Aujourd’hui, elle ne le regrette pas !  
***
Marylène ne tient plus en place. Elle doit se faire violence pour ne pas porter la robe chatoyante partout. A la
maison, au bureau, en promenade, voire chez Clotilde, laquelle lui demande son avis pour tout et n’importe quoi.
—     Que penses-tu de mes chaussures, ma coiffure, mon maquillage, mes boucles d’oreilles ?
—     Mmmh !
—     Ça veut dire quoi ? s’offusque Clotilde de si peu d’aide de sa part.
—     Rien ma chérie, tout est parfait.

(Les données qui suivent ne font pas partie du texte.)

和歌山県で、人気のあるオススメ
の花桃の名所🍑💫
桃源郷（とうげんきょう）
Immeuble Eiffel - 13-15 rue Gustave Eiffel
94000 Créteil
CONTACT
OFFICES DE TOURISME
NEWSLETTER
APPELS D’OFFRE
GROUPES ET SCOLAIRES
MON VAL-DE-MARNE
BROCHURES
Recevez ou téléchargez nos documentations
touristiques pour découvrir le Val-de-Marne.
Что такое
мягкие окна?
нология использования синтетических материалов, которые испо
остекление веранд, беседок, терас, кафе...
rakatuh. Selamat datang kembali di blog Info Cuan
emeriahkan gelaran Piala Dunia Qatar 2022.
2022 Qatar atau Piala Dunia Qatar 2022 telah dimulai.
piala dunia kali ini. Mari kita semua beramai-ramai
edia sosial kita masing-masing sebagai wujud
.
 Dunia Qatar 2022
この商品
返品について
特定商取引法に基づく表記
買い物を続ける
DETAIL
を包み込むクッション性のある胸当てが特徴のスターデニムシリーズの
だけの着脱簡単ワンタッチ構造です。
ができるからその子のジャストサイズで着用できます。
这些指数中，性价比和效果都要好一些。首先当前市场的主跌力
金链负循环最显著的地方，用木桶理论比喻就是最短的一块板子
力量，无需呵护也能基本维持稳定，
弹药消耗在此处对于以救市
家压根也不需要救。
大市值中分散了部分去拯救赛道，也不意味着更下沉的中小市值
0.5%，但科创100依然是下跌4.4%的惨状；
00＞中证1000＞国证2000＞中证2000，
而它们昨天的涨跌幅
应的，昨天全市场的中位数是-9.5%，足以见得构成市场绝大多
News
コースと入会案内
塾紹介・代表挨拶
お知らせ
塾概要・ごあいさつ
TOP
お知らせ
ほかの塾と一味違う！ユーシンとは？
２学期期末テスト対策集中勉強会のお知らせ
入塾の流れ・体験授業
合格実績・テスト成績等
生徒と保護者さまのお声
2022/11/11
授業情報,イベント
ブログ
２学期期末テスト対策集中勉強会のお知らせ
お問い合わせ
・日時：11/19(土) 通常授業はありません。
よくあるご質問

Tu vas être parfaite !
—     On dirait que tu dis ça pour me faire plaisir, que tu t’en fiches !
—     Mais non, pas du tout. Tu es très belle, ne t’inquiète pas !Elle pique un baiser sur le nez de sa parente, avant de disparaître, ayant paraît-il d’autres chats à fouetter.

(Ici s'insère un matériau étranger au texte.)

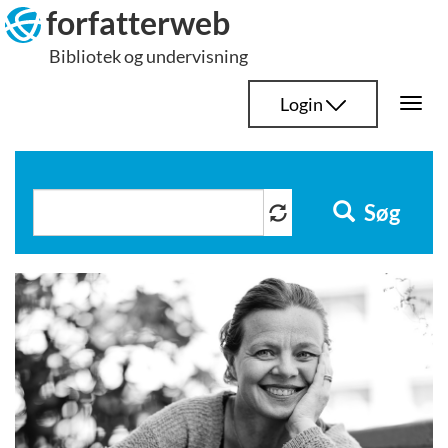
Hop
forfatterweb
til
Bibliotek og undervisning
indhold
Login
Togg
navi
Søg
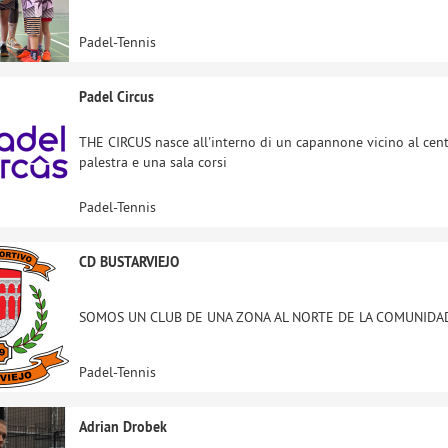
Padel-Tennis
Padel Circus
THE CIRCUS nasce all'interno di un capannone vicino al cent
palestra e una sala corsi
Padel-Tennis
CD BUSTARVIEJO
SOMOS UN CLUB DE UNA ZONA AL NORTE DE LA COMUNIDA
Padel-Tennis
Adrian Drobek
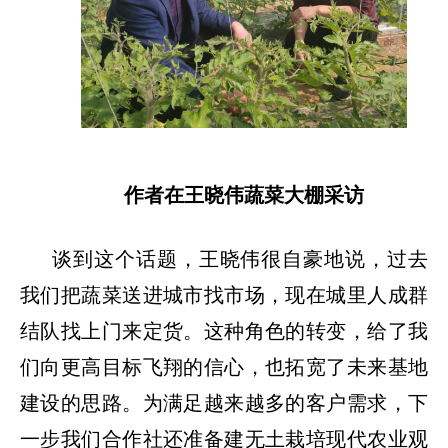
作者在王晓伟蔬菜大棚采访
谈到这个话题，王晓伟很自豪地说，过去
我们把蔬菜送进城市找市场，现在城里人成群
结队找上门来定货。这种角色的转变，给了我
们向更高目标飞翔的信心，也拓宽了未来基地
建设的思路。为满足越来越多的客户需求，下
一步我们合作社还准备建无土栽培现代农业观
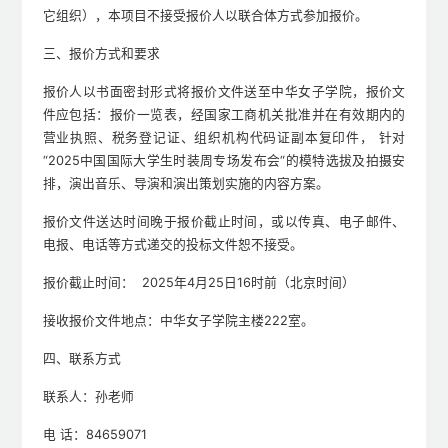
它组织），本项目不接受报价人以联合体方式参加报价。
三、报价方式和要求
报价人以书面密封形式将报价文件送至中华女子学院，报价文
件应包括：报价一览表，经国家工商机关批准并在有效期内的
营业执照、税务登记证、组织机构代码证副本复印件， 针对
“2025中国国际大学生时装周专场发布会“的模特选拔及拍摄安
排，演出音乐、导演和演出策划实施的内容方案。
报价文件送达时间晚于报价截止时间，或以传真、电子邮件、
电报、电话等方式递交的投标文件恕不接受。
报价截止时间： 2025年4月25日16时前（北京时间）
接收报价文件地点：中华女子学院主楼222室。
四、联系方式
联系人：孙老师
电 话：84659071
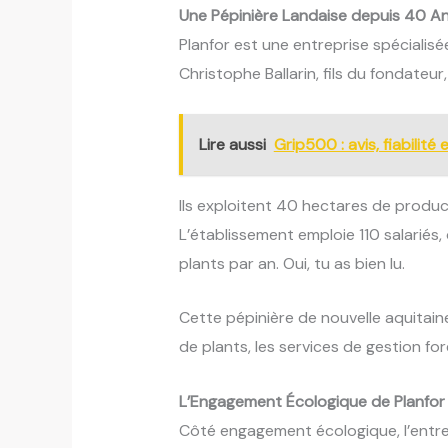
Une Pépinière Landaise depuis 40 A
Planfor est une entreprise spécialisé
Christophe Ballarin, fils du fondateur,
Lire aussi
Grip500 : avis, fiabilit
Ils exploitent 40 hectares de produc
L’établissement emploie 110 salariés, 
plants par an. Oui, tu as bien lu.
Cette pépinière de nouvelle aquitaine 
de plants, les services de gestion for
L’Engagement Écologique de Planfor
Côté engagement écologique, l’entrep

C’est une semaine avant la fête que tout dérape. Marylène a fait une erreur. Une erreur fatale. La veille après
avoir paradé dans tout l’appartement vêtue de LA robe, elle l’a déposée là. Sur le bras du fauteuil. N’a pas pris le temps de la ranger dans sa housse, n’a pas anticipé la catastrophe. Se sait impardonnable ! Constater désormais le tapis du salon constellé de débris de soie colorée, lui arrache un cri d’horreur.

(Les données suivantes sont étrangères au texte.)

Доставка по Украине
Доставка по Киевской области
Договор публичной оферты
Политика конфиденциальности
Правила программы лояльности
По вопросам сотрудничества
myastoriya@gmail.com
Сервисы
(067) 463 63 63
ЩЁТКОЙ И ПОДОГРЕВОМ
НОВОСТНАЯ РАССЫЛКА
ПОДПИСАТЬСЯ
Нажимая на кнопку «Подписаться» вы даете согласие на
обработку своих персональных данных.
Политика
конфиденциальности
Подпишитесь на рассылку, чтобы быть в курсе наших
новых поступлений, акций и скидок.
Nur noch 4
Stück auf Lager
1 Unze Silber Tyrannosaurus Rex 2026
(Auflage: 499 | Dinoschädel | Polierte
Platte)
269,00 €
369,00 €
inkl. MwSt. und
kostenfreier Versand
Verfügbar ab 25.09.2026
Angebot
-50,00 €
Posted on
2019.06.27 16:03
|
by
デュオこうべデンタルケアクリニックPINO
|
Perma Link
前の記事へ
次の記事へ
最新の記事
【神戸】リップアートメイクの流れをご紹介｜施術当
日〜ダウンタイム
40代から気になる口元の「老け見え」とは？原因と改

—     Mais qu’est ce que … ? Mais qui ? Mais, mais … Non, je le crois pas ! Rouky ! C’est toi qui a fait ça ? C’est pas possible, non, je ne peux pas croire que ... Le dit Rouky, visiblement apeuré par la colère de sa maîtresse tente désespérément de glisser sous le canapé du salon. Signe évident de culpabilité. Du moins pour Marylène. Elle, trépigne, hurle au ciel son désespoir, son rêve de séduction brisé. Enervée, elle attrape
le pauvre animal par son collier, le traîne sur le balcon, l’y enferme. Elle s’en veut. Savait. Connaissait le penchant de Rouky pour dépenailler tout ce qui portait à la portée de ses jeunes dents. Il lui avait déjà détruit trois paires de mules, cinq paires de chaussettes, et s’était attaqué avec appétit à ses Louboutin retenu de justesse par une Marylène menaçante. Le scenario était le même à chaque fois. Il prenait son air triste, les oreilles tombantes, l’œil mouillé et Marylène craquait. Elle s’excusait, consolait d’une caresse et d’un baiser
sur le poil doux. Mais pas aujourd’hui. Aujourd’hui elle mouille de ses larmes le patchwork artistiquement anarchique, pleure son rêve déchu et son célibat advitam aeternam. La voyante l’avait prévenue, c’était maintenant ou jamais ! Epuisée, Marylène finit par sécher ses larmes, ouvrir la porte à Rouky qui se jette dans ses jambes pour lui faire la fête. Sa maîtresse n’a pas la force de le repousser. Après tout,
ce n’est qu’un chien, c’était à elle de faire attention.  Trouver une solution ! Vite ! Dans l’instant elle réagit cognitivement, réfléchir lui est impossible. Elle ramasse les chutes de tissu, des petites, des grandes. Les étale hâtivement sur la table de sa cuisine débarrassée pour l’occasion de tout ce qui y traîne
d’ordinaire d’inutile. Rouky pensant à un jeu, saute autour d’elle sans qu’elle en fasse cas.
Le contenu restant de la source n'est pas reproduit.